TASK BRIEF: Restrict the output to the lines below starting at the one that contains "sziklai.hu Biztonsági" and ending at the one that contains "címeddel kapcsolatban, ezért meg kell", and restate them word for word, both ends included.
** Opening MATERIAL FOR THIS EXERCISE block **
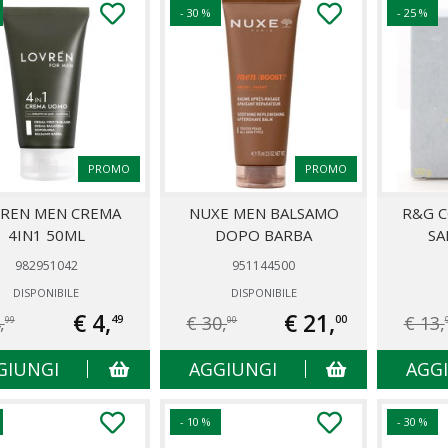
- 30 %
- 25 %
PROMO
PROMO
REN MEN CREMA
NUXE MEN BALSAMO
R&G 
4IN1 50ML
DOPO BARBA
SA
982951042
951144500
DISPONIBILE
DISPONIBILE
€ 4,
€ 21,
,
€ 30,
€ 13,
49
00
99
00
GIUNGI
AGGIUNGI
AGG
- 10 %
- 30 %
** Closing MATERIAL FOR THIS EXERCISE block **
** Opening MATERIAL FOR THIS EXERCISE block **
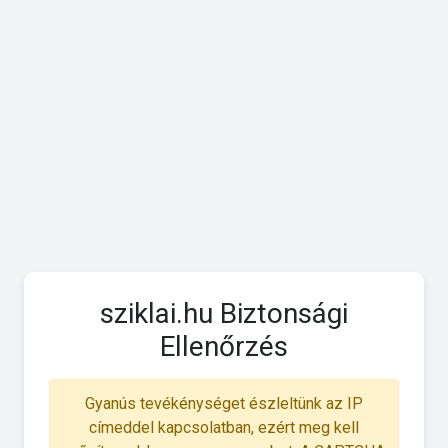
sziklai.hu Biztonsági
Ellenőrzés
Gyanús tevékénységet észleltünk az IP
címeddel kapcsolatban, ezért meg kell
** Closing MATERIAL FOR THIS EXERCISE block **
SOLUTION TO THE EXERCISE:
sziklai.hu Biztonsági
Ellenőrzés
Gyanús tevékénységet észleltünk az IP
címeddel kapcsolatban, ezért meg kell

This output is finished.